■ **WHAT YOU SHOULD DO**
Repeat each line of the material below without change.

■ **DATA FOR THIS EXERCISE**
-=-=-
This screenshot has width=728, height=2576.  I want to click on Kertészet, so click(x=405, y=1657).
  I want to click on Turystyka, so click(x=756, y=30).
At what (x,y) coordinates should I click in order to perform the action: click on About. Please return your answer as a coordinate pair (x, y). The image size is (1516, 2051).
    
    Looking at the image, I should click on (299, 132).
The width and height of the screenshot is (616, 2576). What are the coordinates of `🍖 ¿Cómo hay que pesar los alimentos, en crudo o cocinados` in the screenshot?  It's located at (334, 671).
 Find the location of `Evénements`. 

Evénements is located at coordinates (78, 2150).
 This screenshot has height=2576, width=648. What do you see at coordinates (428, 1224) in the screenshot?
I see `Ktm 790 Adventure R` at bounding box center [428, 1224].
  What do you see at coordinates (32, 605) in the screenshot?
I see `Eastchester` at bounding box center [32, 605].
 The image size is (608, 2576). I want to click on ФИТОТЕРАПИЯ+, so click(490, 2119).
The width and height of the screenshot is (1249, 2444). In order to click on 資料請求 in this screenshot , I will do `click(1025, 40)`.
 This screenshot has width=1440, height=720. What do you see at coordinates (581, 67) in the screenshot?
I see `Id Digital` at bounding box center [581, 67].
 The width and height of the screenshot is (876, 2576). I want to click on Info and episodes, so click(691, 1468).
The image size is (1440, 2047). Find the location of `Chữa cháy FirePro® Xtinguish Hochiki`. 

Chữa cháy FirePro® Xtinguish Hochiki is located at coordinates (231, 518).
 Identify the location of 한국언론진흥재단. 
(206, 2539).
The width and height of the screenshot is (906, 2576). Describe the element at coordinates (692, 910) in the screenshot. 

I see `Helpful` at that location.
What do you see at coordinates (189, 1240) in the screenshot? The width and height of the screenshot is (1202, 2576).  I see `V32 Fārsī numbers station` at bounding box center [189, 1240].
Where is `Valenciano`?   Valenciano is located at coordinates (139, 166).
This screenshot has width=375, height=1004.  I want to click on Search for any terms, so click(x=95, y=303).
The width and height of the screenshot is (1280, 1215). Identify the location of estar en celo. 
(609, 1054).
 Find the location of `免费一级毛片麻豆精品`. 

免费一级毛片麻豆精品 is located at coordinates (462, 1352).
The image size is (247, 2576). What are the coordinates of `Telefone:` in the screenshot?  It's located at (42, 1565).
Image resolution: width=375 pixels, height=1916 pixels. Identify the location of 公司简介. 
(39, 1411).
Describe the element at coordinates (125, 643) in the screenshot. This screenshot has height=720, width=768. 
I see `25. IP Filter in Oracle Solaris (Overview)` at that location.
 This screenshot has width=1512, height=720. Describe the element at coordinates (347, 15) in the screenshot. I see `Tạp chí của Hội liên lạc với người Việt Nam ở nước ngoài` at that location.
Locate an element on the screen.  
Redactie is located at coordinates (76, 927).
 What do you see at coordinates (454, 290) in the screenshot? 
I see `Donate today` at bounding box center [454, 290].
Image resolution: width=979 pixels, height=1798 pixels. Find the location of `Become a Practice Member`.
-=-=-
■ **ANSWER SPACE**
This screenshot has width=728, height=2576.  I want to click on Kertészet, so click(x=405, y=1657).
  I want to click on Turystyka, so click(x=756, y=30).
At what (x,y) coordinates should I click in order to perform the action: click on About. Please return your answer as a coordinate pair (x, y). The image size is (1516, 2051).
    
    Looking at the image, I should click on (299, 132).
The width and height of the screenshot is (616, 2576). What are the coordinates of `🍖 ¿Cómo hay que pesar los alimentos, en crudo o cocinados` in the screenshot?  It's located at (334, 671).
 Find the location of `Evénements`. 

Evénements is located at coordinates (78, 2150).
 This screenshot has height=2576, width=648. What do you see at coordinates (428, 1224) in the screenshot?
I see `Ktm 790 Adventure R` at bounding box center [428, 1224].
  What do you see at coordinates (32, 605) in the screenshot?
I see `Eastchester` at bounding box center [32, 605].
 The image size is (608, 2576). I want to click on ФИТОТЕРАПИЯ+, so click(490, 2119).
The width and height of the screenshot is (1249, 2444). In order to click on 資料請求 in this screenshot , I will do `click(1025, 40)`.
 This screenshot has width=1440, height=720. What do you see at coordinates (581, 67) in the screenshot?
I see `Id Digital` at bounding box center [581, 67].
 The width and height of the screenshot is (876, 2576). I want to click on Info and episodes, so click(691, 1468).
The image size is (1440, 2047). Find the location of `Chữa cháy FirePro® Xtinguish Hochiki`. 

Chữa cháy FirePro® Xtinguish Hochiki is located at coordinates (231, 518).
 Identify the location of 한국언론진흥재단. 
(206, 2539).
The width and height of the screenshot is (906, 2576). Describe the element at coordinates (692, 910) in the screenshot. 

I see `Helpful` at that location.
What do you see at coordinates (189, 1240) in the screenshot? The width and height of the screenshot is (1202, 2576).  I see `V32 Fārsī numbers station` at bounding box center [189, 1240].
Where is `Valenciano`?   Valenciano is located at coordinates (139, 166).
This screenshot has width=375, height=1004.  I want to click on Search for any terms, so click(x=95, y=303).
The width and height of the screenshot is (1280, 1215). Identify the location of estar en celo. 
(609, 1054).
 Find the location of `免费一级毛片麻豆精品`. 

免费一级毛片麻豆精品 is located at coordinates (462, 1352).
The image size is (247, 2576). What are the coordinates of `Telefone:` in the screenshot?  It's located at (42, 1565).
Image resolution: width=375 pixels, height=1916 pixels. Identify the location of 公司简介. 
(39, 1411).
Describe the element at coordinates (125, 643) in the screenshot. This screenshot has height=720, width=768. 
I see `25. IP Filter in Oracle Solaris (Overview)` at that location.
 This screenshot has width=1512, height=720. Describe the element at coordinates (347, 15) in the screenshot. I see `Tạp chí của Hội liên lạc với người Việt Nam ở nước ngoài` at that location.
Locate an element on the screen.  
Redactie is located at coordinates (76, 927).
 What do you see at coordinates (454, 290) in the screenshot? 
I see `Donate today` at bounding box center [454, 290].
Image resolution: width=979 pixels, height=1798 pixels. Find the location of `Become a Practice Member`.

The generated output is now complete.